Aujourd’hui, je croise des parents avec qui je dois construire une coéducation, demande institutionnelle, mais sans obliger les parents à en faire de même. En effet, nous devons prendre en compte un élève dans sa globalité – et c’est tout à fait normal – mais dans un contexte bien défini : celui de la structure de la classe, propre à chaque établissement (nombre d’élèves, nombre d’élèves à profil, nombre de niveaux..) ; quand les parents pensent un : leur enfant. Comment faire de la coéducation quand nous pensons collectifs et que eux pensent individu ? Je comprends souvent leur point de vue, mais eux ne comprennent que très rarement le nôtre. Les classes se trouvent de plus en plus confrontées à une grande hétérogénéité, et ce dans une même classe, et nous devons faire avancer tous les élèves à leur rythme, sans les brusquer, sans les mettre en difficulté, et les faire tous avancer. Si vous avez la solution, n’hésitez pas à m’en faire part, je suis preneur.

Aujourd’hui, je croise des parents avec qui je dois justifier de ne travailler que « 24 heures » par semaine, avec « énormément de vacances » en plus d’avoir tous mes week-ends, contrairement à eux qui  »travaillent ». Qu’en est-il des ces nombreuses heures dissimulées ? Toutes ces heures de préparation, de remise en question afin de chercher à toujours proposer quelque chose de cohérent et motivant pour les élèves ? Qu’en est-il de ces nombreuses heures de correction ? De ces réunions à des heures où les parents peuvent être disponibles et qui ne sont que trop rarement l’heure de sortie des élèves ? De ces nombreux conseils de maîtres, de cycle, école-collège, équipe éducative, de suivi de scolarité ? Soit disant, celles-ci entrent dans un package de 108 heures – qui justifie notre présence 24 heures semaine devant élèves, mais qui additionnées vont bien au-delà de cette quotité horaire. Quand je vois du personnel déjà présent 40 heures par semaine dans leur établissement, sans compter les heures de préparation et de correction au domicile, ne serait-ce pas ce qu’on appelle du travail dissimulé ? Et qu’en est-il de la vie de famille ?

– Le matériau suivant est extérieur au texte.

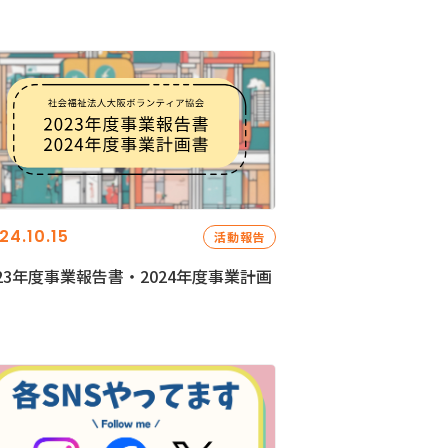
24.10.15
活動報告
023年度事業報告書・2024年度事業計画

Aujourd’hui, je croise des parents en qui je dois avoir toute confiance, et même quand on sait qu’ils nous mentent, on ne doit rien dire pour ne pas faire de vague. De toute façon, que faire quand même l’Institution ne nous défend pas et leur donne raison ?
«Mon enfant a été malade toute la semaine», voilà une excuse que nous avons régulièrement pour des vacances sur le temps scolaire, absence donc justifiée par un mot écrit et recevable alors même qu’on sait qu’ils étaient partis. Certains parents jouent le jeu et disent la vérité, font une lettre à l’Académie qui refuse mais sans aucune sanction, ce qui fait que les parents ne se gênent pas, et je les comprends car c’est une certaine autorisation détournée. L’assiduité scolaire est une obligation pourtant rien n’oblige un parent à dire la vérité, pouvant justifier toute absence par des subterfuges (notamment enfant malade) car aucune preuve ne leur ai demandée au final.

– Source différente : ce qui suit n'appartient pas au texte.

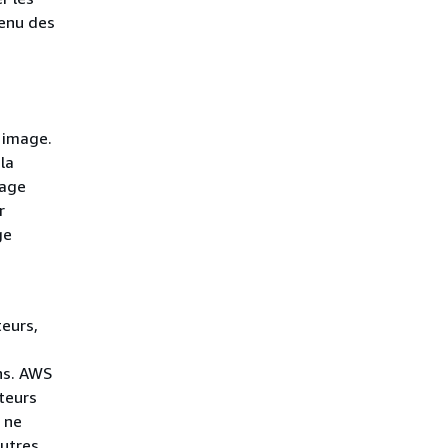
tenu des
e image.
la
mage
r
ge
teurs,
ns. AWS
teurs
 ne
autres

Aujourd’hui, je croise des parents en qui je dois avoir toute confiance, étant donné qu’il m’est interdit de « mener l’enquête » quand je me pose des questions sur le bien- être d’un élève, si ce n’est faire une IP pour montrer que je m’inquiète à des services sociaux très souvent noyés de dossier et ne pouvant pas intervenir dans l’immédiat. Quand j’observe des choses sur un élève, je ne peux prendre de photo pour preuve, cela pourrait se retourner contre moi, mais je dois en avertir les personnes adéquats – qui souvent ne peuvent intervenir dans l’immédiat. Ou alors, si, on vient prendre l’élève et on nous laisse avertir les parents de ce qui s’est passé. Effectivement, nous devons être informateur et médiateur, drôle de paradoxe. Nous devons informer qu’un enfant s’est plaint d’attouchements par son père et recevoir ce même père le soir pour l’avertir que nous avons signalé les propos de son enfant au procureur et qu’il a été emmené par les forces de l’ordre. Mais nous ne devons pas le juger, juste l’en informer et trouver des solutions avec (en évitant parfois de se prendre des coups…).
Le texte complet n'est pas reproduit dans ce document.